2020 single by Prince Royce, Remix featuring Myke Towers

"Carita de Inocente" (English: "Innocent Little Face") is a song by Dominican-American singer Prince Royce from Royce's sixth studio album, Alter Ego (2020). The music video premiered on February 21, 2020. On June 3, 2020, Royce released a remix featuring Puerto Rican rapper Myke Towers.

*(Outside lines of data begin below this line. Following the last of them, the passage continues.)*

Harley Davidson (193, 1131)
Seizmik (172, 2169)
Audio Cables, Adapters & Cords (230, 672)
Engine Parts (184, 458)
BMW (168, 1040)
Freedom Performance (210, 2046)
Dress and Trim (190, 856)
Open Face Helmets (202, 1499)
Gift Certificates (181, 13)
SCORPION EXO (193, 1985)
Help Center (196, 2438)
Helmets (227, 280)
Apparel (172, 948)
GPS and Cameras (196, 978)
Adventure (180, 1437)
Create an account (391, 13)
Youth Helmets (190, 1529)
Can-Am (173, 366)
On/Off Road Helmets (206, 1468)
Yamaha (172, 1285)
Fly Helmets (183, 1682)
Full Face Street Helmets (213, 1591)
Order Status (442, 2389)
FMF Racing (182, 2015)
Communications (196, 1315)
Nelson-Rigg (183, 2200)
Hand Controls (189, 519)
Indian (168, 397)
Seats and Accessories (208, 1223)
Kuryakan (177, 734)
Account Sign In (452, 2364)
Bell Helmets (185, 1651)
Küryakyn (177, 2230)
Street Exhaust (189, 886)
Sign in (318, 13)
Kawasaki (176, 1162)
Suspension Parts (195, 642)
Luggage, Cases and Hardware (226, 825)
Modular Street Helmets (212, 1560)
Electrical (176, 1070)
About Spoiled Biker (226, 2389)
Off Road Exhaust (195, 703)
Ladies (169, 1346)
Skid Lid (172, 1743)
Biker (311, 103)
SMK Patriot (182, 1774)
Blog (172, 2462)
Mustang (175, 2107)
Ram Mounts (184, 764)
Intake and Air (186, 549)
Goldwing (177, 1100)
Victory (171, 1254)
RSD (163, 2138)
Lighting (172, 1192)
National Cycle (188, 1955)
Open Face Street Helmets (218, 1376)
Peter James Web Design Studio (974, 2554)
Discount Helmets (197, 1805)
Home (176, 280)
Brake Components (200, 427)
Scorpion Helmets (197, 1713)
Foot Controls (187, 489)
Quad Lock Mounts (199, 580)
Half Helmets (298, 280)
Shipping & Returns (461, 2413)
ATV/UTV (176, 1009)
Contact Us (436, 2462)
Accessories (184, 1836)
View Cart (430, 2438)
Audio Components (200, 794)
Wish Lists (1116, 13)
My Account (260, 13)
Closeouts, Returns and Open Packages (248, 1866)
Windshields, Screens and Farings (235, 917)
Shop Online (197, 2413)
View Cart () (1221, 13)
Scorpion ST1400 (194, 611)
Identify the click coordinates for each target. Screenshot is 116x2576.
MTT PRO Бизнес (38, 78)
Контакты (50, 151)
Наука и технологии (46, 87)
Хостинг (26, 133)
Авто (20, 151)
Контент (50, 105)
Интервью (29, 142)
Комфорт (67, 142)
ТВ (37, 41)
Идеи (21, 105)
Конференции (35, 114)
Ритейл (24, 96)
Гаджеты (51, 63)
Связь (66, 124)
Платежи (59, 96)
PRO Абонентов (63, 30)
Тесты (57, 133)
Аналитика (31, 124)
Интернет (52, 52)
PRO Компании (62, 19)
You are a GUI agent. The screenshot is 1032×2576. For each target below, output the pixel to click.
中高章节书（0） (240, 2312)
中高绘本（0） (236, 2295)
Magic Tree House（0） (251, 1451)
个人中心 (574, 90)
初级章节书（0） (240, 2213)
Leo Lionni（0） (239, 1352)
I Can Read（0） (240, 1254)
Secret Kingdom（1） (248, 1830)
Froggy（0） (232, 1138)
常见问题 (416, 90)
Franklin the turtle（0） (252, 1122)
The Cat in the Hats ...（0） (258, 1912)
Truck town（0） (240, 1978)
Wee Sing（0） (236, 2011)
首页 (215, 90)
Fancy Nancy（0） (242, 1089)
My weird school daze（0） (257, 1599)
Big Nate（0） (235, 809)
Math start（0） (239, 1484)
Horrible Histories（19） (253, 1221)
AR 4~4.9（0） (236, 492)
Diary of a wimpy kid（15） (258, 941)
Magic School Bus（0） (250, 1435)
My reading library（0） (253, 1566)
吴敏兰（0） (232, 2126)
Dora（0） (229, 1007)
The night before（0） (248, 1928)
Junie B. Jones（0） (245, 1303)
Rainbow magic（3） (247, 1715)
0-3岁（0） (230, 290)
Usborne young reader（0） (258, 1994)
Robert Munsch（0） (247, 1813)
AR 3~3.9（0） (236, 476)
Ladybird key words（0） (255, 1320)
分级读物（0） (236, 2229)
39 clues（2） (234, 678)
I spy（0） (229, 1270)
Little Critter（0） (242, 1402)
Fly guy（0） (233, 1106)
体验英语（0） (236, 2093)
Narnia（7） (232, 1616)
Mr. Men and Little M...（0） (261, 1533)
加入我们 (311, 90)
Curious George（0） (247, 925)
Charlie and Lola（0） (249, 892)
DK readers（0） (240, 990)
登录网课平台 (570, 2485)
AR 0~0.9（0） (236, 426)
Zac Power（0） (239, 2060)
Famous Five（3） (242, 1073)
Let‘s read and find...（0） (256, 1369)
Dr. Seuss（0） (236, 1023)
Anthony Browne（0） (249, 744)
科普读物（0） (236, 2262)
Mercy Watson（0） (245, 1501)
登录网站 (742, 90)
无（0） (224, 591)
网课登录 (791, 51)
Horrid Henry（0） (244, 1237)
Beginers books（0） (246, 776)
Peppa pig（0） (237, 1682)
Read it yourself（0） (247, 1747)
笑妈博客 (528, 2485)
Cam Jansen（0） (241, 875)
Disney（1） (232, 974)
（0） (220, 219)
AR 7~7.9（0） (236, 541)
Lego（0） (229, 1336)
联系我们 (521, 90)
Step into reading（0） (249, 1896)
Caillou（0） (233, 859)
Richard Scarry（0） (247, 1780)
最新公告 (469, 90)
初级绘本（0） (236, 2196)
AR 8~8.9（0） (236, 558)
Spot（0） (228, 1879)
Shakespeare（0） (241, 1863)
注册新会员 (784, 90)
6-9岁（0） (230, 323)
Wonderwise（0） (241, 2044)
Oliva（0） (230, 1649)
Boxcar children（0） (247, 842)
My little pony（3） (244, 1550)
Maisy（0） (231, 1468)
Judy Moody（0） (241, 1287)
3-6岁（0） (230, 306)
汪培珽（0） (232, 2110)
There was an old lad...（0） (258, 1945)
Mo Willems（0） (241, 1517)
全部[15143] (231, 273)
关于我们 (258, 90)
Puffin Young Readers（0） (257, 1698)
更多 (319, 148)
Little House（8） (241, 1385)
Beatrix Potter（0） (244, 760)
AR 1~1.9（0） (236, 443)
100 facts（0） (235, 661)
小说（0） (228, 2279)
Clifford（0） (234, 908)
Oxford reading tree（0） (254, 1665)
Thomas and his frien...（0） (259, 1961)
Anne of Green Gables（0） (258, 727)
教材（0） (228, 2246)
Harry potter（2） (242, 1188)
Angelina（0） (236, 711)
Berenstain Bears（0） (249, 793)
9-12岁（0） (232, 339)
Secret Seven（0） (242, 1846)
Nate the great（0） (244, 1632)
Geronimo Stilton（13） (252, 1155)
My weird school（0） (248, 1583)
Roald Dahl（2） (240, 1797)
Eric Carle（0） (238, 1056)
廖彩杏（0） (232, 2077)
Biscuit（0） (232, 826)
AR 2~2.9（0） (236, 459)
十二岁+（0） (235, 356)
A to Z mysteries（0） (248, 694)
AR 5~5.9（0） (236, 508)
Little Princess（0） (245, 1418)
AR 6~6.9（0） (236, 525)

The music video for the remix version premiered on September 3, 2020.

==Charts==
===Weekly charts===

| Chart (2020) | Peak position |
|---|---|
| Spain (PROMUSICAE) | 4 |
| US Hot Latin Songs (Billboard) | 15 |
| US Latin Airplay (Billboard) | 1 |
| US Latin Pop Airplay (Billboard) | 4 |
| US Tropical Airplay (Billboard) | 1 |

===Year-end charts===

| Chart (2020) | position |
|---|---|
| US Hot Latin Songs (Billboard) | 40 |
| US Latin Airplay (Billboard) | 2 |
| US Latin Pop Airplay (Billboard) | 11 |
| US Tropical Airplay (Billboard) | 1 |

==Certifications==

| Region | Certification | Certified units/sales |
| Mexico (AMPROFON) | Platinum | 60,000^{‡} |
| Spain (Promusicae) Remix version | 4× Platinum | 400,000^{‡} |
| United States (RIAA) | 4× Platinum (Latin) | 240,000^{‡} |
^{‡} Sales+streaming figures based on certification alone.